Several places in Hong Kong are linked to Cheung Po Tsai:

- Cheung Po Tsai Cave, on Cheung Chau island. It is a small natural cave, said to be the place where he stored his prizes. In addition, there are also Cheung Po Tsai Caves at Lamma Island, Tap Mun, Sai Wan, Chung Hom Kok, Chek Chau, Siu Kau Yi Chau and Longxue Island, Guangzhou.
- Cheung Po Tsai built several temples dedicated to the goddess Tin Hau and seafaring activities on Ma Wan, Cheung Chau, and Stanley.

==In popular culture==
- The 1973 Hong Kong action film The Pirate (大海盜) has Cheung Po Tsai as its lead character, he was portrayed by Ti Lung.
- The 1983 Hong Kong action film Project A depicts a character based on Cheung Po Tsai. The lead villain, San Po (played by Dick Wei) is a pirate with similar characteristics. Project As time period is a composite of several in Hong Kong's history.
- The 1994 Hong Kong action film Once Upon a Time in China V has Cheung Po Tsai as one of the main villains opposing the protagonist Wong Fei-Hung. As the movie apocryphally takes place shortly after the Boxer Rebellion, however (over seventy years after Cheung Po Tsai had historically lived), Cheung is depicted in that movie as an extremely old man. He was portrayed by Yee Tin-hung. And Conan Lee Was The Next Role In The Golden Sun Film The King Of The Sea.
- The movie Pirates of the Caribbean: At World's End depicts a pirate named Sao Feng as a member of the Brethren Court. This character is based on Cheung Po Tsai, although the film was set many years before he lived. He is portrayed by actor Chow Yun-Fat.
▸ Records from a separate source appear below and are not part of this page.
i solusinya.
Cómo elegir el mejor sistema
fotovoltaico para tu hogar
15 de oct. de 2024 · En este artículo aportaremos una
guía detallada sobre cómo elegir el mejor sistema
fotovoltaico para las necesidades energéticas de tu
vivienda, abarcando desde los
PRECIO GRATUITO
- In the anime One Piece, one of the characters, Scratchman Apoo, is influenced by Cheung Po Tsai.
- The Aqua Luna junk ship is named after Cheung Po Tsai.
- Tony Hung portrays Cheung Po Tsai in the 2015 Hong Kong television drama Captain of Destiny, a historical sci-fi series about a 21st-century police officer who meets Cheung Po Tsai after traveling back in time.
- The urban legend of Cheung Po Tsai was one of the twelve legends referenced on the TVB series Our Unwinding Ethos.